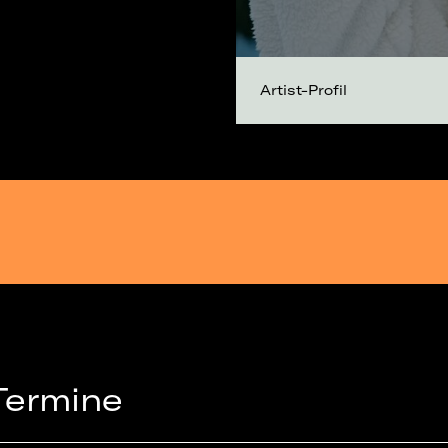
Artist-Profil
Termine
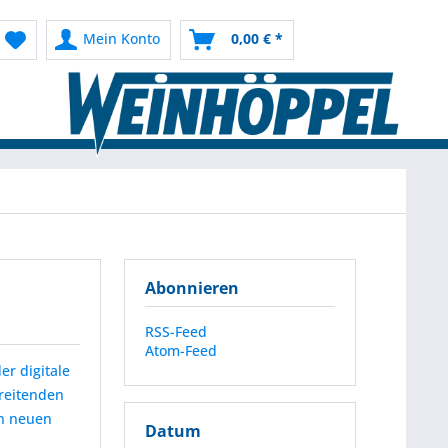
Mein Konto
0,00 € *
Abonnieren
RSS-Feed
Atom-Feed
er digitale
reitenden
en neuen
Datum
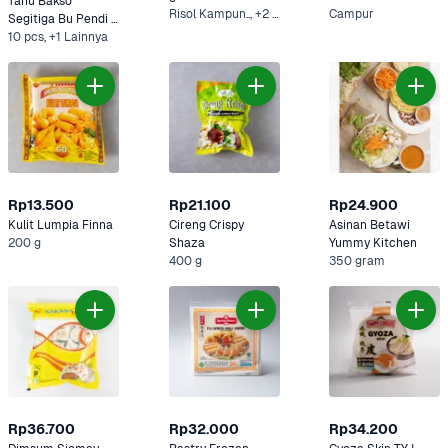
Tahu Bakso 
Risol Kampun.., +2 Lainnya
Campur
Segitiga Bu Pendi 
300 g
10 pcs, +1 Lainnya
Rp13.500
Rp21.100
Rp24.900
Kulit Lumpia Finna
Cireng Crispy 
Asinan Betawi 
200 g
Shaza
Yummy Kitchen
400 g
350 gram
Rp36.700
Rp32.000
Rp34.200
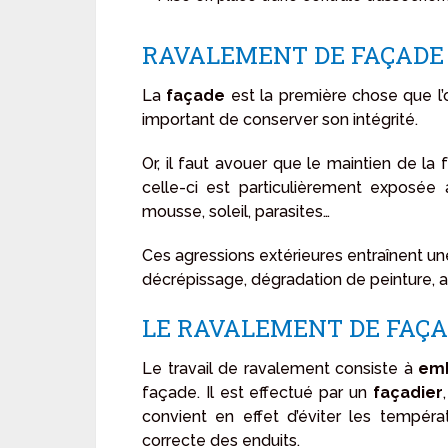
RAVALEMENT DE FAÇADE :
La
façade
est la première chose que l’
important de conserver son intégrité.
Or, il faut avouer que le maintien de la
celle-ci est particulièrement exposée au
mousse, soleil, parasites…
Ces agressions extérieures entraînent un
décrépissage, dégradation de peinture, ap
LE RAVALEMENT DE FAÇA
Le travail de ravalement consiste à
emb
façade. Il est effectué par un
façadier
convient en effet d’éviter les tempéra
correcte des enduits.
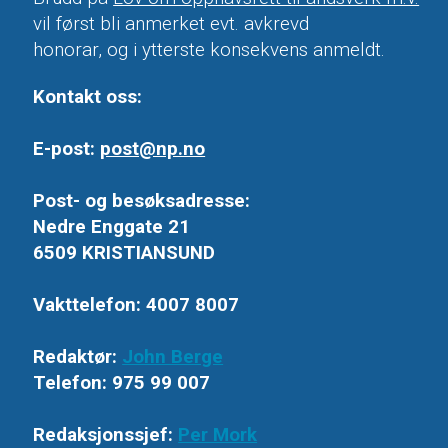
vil først bli anmerket evt. avkrevd
honorar, og i ytterste konsekvens anmeldt.
Kontakt oss:
E-post:
post@np.no
Post- og besøksadresse:
Nedre Enggate 21
6509 KRISTIANSUND
Vakttelefon: 4007 8007
Redaktør:
John Berge
Telefon: 975 99 007
Redaksjonssjef:
Per Mork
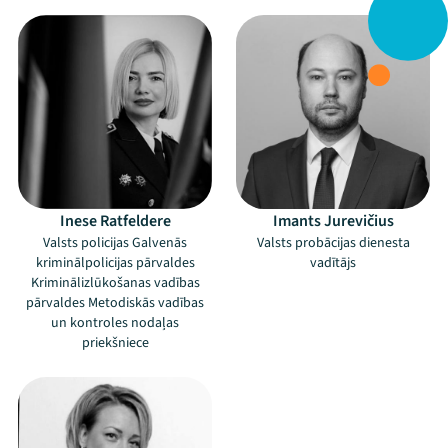
Inese Ratfeldere
Imants Jurevičius
Valsts policijas Galvenās
Valsts probācijas dienesta
kriminālpolicijas pārvaldes
vadītājs
Kriminālizlūkošanas vadības
pārvaldes Metodiskās vadības
un kontroles nodaļas
priekšniece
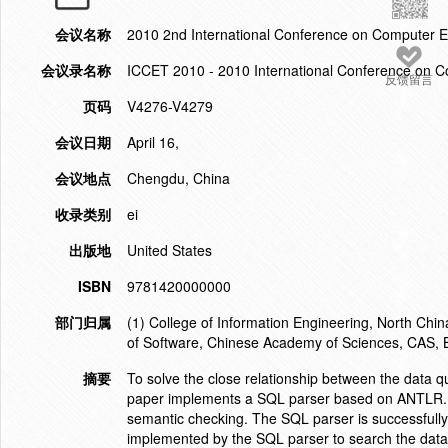
会议名称
2010 2nd International Conference on Computer 
会议录名称
ICCET 2010 - 2010 International Conference on C
反馈留言
页码
V4276-V4279
会议日期
April 16,
会议地点
Chengdu, China
收录类别
ei
出版地
United States
ISBN
9781420000000
部门归属
(1) College of Information Engineering, North Chin
of Software, Chinese Academy of Sciences, CAS, 
摘要
To solve the close relationship between the data 
paper implements a SQL parser based on ANTLR. T
semantic checking. The SQL parser is successfull
implemented by the SQL parser to search the data 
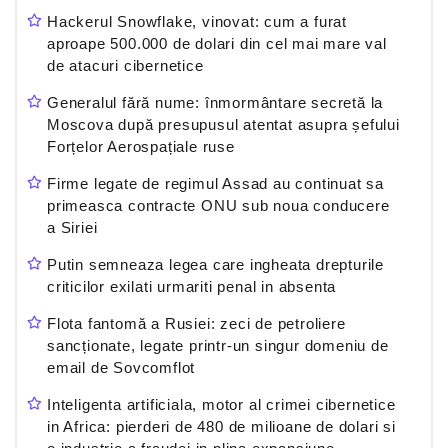
Hackerul Snowflake, vinovat: cum a furat
aproape 500.000 de dolari din cel mai mare val
de atacuri cibernetice
Generalul fără nume: înmormântare secretă la
Moscova după presupusul atentat asupra șefului
Forțelor Aerospațiale ruse
Firme legate de regimul Assad au continuat sa
primeasca contracte ONU sub noua conducere
a Siriei
Putin semneaza legea care ingheata drepturile
criticilor exilati urmariti penal in absenta
Flota fantomă a Rusiei: zeci de petroliere
sancționate, legate printr-un singur domeniu de
email de Sovcomflot
Inteligenta artificiala, motor al crimei cibernetice
in Africa: pierderi de 480 de milioane de dolari si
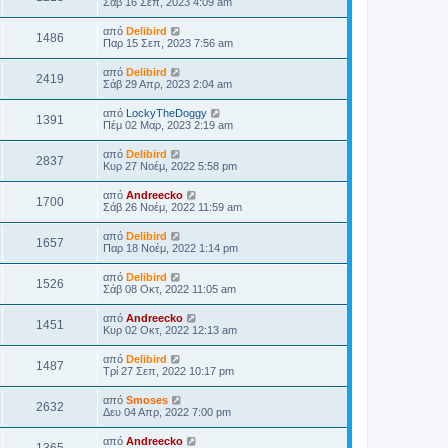
Σάβ 16 Σεπ, 2023 4:09 am
από
Delibird
1486
Παρ 15 Σεπ, 2023 7:56 am
από
Delibird
2419
Σάβ 29 Απρ, 2023 2:04 am
από
LockyTheDoggy
1391
Πέμ 02 Μαρ, 2023 2:19 am
από
Delibird
2837
Κυρ 27 Νοέμ, 2022 5:58 pm
από
Andreecko
1700
Σάβ 26 Νοέμ, 2022 11:59 am
από
Delibird
1657
Παρ 18 Νοέμ, 2022 1:14 pm
από
Delibird
1526
Σάβ 08 Οκτ, 2022 11:05 am
από
Andreecko
1451
Κυρ 02 Οκτ, 2022 12:13 am
από
Delibird
1487
Τρί 27 Σεπ, 2022 10:17 pm
από
Smoses
2632
Δευ 04 Απρ, 2022 7:00 pm
από
Andreecko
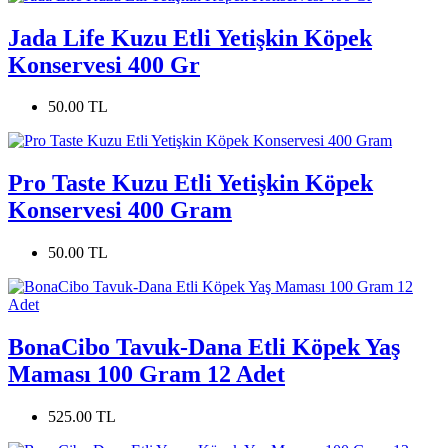
Jada Life Kuzu Etli Yetişkin Köpek
Konservesi 400 Gr
50.00 TL
Pro Taste Kuzu Etli Yetişkin Köpek
Konservesi 400 Gram
50.00 TL
BonaCibo Tavuk-Dana Etli Köpek Yaş
Maması 100 Gram 12 Adet
525.00 TL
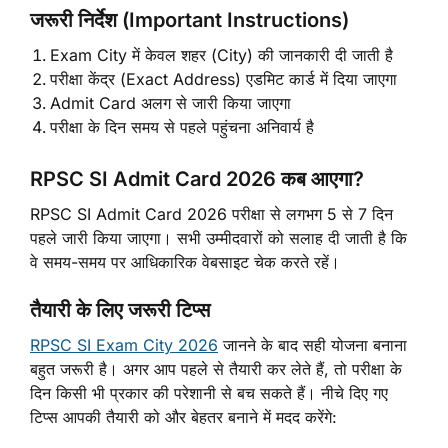
जरूरी निर्देश (Important Instructions)
Exam City में केवल शहर (City) की जानकारी दी जाती है
परीक्षा केंद्र (Exact Address) एडमिट कार्ड में दिया जाएगा
Admit Card अलग से जारी किया जाएगा
परीक्षा के दिन समय से पहले पहुंचना अनिवार्य है
RPSC SI Admit Card 2026 कब आएगा?
RPSC SI Admit Card 2026 परीक्षा से लगभग 5 से 7 दिन
पहले जारी किया जाएगा। सभी उम्मीदवारों को सलाह दी जाती है कि
वे समय-समय पर आधिकारिक वेबसाइट चेक करते रहें।
तैयारी के लिए जरूरी टिप्स
RPSC SI Exam City 2026
जानने के बाद सही योजना बनाना
बहुत जरूरी है। अगर आप पहले से तैयारी कर लेते हैं, तो परीक्षा के
दिन किसी भी प्रकार की परेशानी से बच सकते हैं। नीचे दिए गए
टिप्स आपकी तैयारी को और बेहतर बनाने में मदद करेंगे:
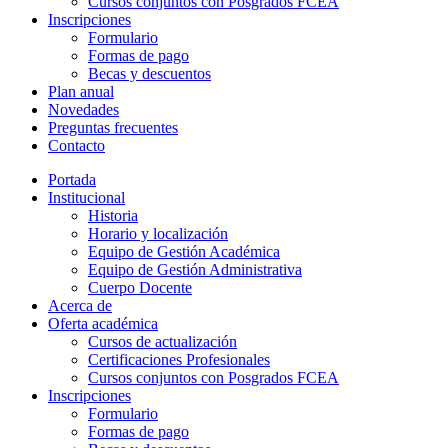
Cursos conjuntos con Posgrados FCEA
Inscripciones
Formulario
Formas de pago
Becas y descuentos
Plan anual
Novedades
Preguntas frecuentes
Contacto
Portada
Institucional
Historia
Horario y localización
Equipo de Gestión Académica
Equipo de Gestión Administrativa
Cuerpo Docente
Acerca de
Oferta académica
Cursos de actualización
Certificaciones Profesionales
Cursos conjuntos con Posgrados FCEA
Inscripciones
Formulario
Formas de pago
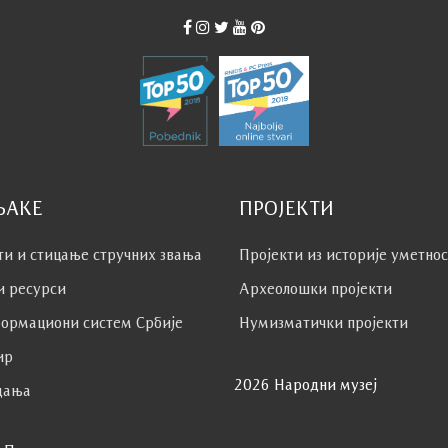
ЊАКЕ
ПРОЈЕКТИ
ти и стицање стручних звања
Пројекти из историје уметно
и ресурси
Археолошки пројекти
ормациони систем Србије
Нумизматички пројекти
ир
2026 Народни музеј
дања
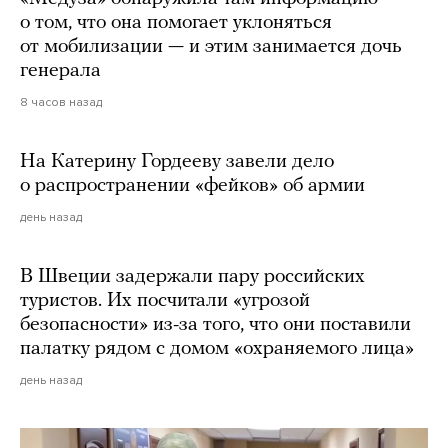
о том, что она помогает уклоняться
от мобилизации — и этим занимается дочь
генерала
8 часов назад
На Катерину Гордееву завели дело
о распространении «фейков» об армии
день назад
В Швеции задержали пару российских
туристов. Их посчитали «угрозой
безопасности» из-за того, что они поставили
палатку рядом с домом «охраняемого лица»
день назад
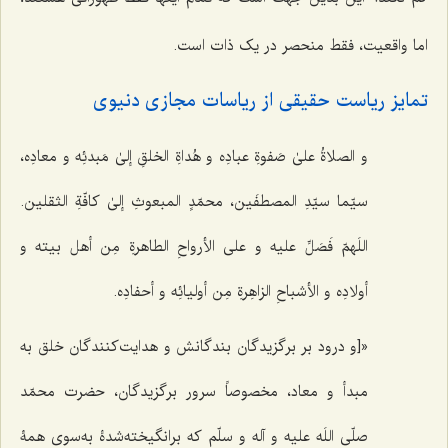
اما واقعیت، فقط منحصر در یک ذات است.
تمایز ریاست حقیقی از ریاسات مجازی دنیوی
و الصلاةُ علیٰ صَفوةِ عبادِه و هُداةِ الخلقِ إلیٰ مَبدئِه و معادِه،
سیّما سیّدِ المصطفَین، محمّدٍ المبعوثِ إلیٰ کافّةِ الثقلین.
اللَهمّ فَصَلِّ علیه و علی الأرواحِ الطاهرةِ مِن أهل بیته و
أولادِه و الأشباحِ الزاهِرةِ مِن أولیائِه و أحفادِه.
«[و درود بر برگزیدگان بندگانش و هدایت‌کنندگان خلق به
مبدأ و معاد، مخصوصاً سرور برگزیدگان، حضرت محمّد
صلّی اللَه علیه و آله و سلّم که برانگیخته‌شدۀ به‌سوی همۀ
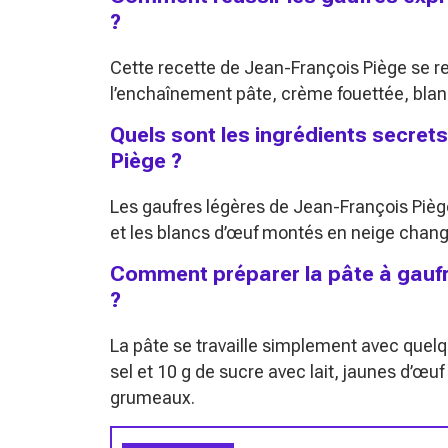
?
Cette recette de Jean-François Piège se rep
l’enchaînement pâte, crème fouettée, blan
Quels sont les ingrédients secret
Piège ?
Les gaufres légères de Jean-François Pièg
et les blancs d’œuf montés en neige change
Comment préparer la pâte à gaufr
?
La pâte se travaille simplement avec quelq
sel et 10 g de sucre avec lait, jaunes d’œu
grumeaux.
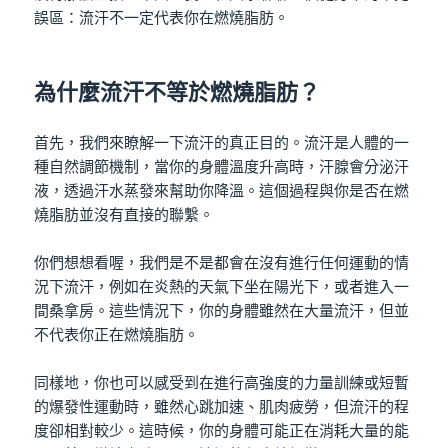
誤區：流汗不一定代表你在燃燒脂肪。
為什麼流汗不等於燃燒脂肪？
首先，我們來瞭解一下流汗的真正目的。流汗是人體的一
種自然調節機制，當你的身體溫度升高時，汗腺會分泌汗
液，透過汗水蒸發來幫助你降溫。這個過程與你是否在燃
燒脂肪並沒有直接的聯繫。
你們想想看喔，我們是不是都會在沒有進行任何運動的情
況下流汗，例如在炎熱的天氣下坐在陽光下，或者進入一
間桑拿房。這些情況下，你的身體雖然在大量流汗，但並
不代表你正在燃燒脂肪。
同樣地，你也可以感受到在進行高強度的力量訓練或短暫
的爆發性運動時，雖然心跳加速、肌肉疲勞，但流汗的程
度卻相對較少。這時候，你的身體可能正在消耗大量的能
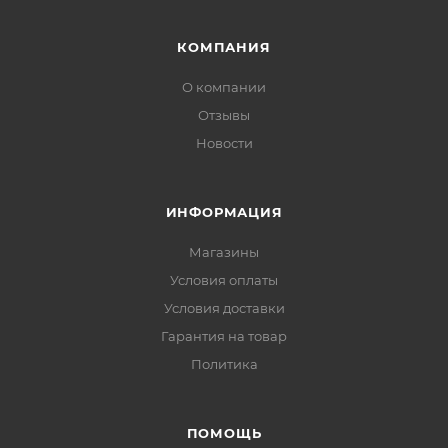
КОМПАНИЯ
О компании
Отзывы
Новости
ИНФОРМАЦИЯ
Магазины
Условия оплаты
Условия доставки
Гарантия на товар
Политика
ПОМОЩЬ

# What to produce
Lines from the one containing "Условия доставки" through the last line of the data above are the only output wanted; restate them exactly.

# Solution to the exercise
Условия доставки
Гарантия на товар
Политика
ПОМОЩЬ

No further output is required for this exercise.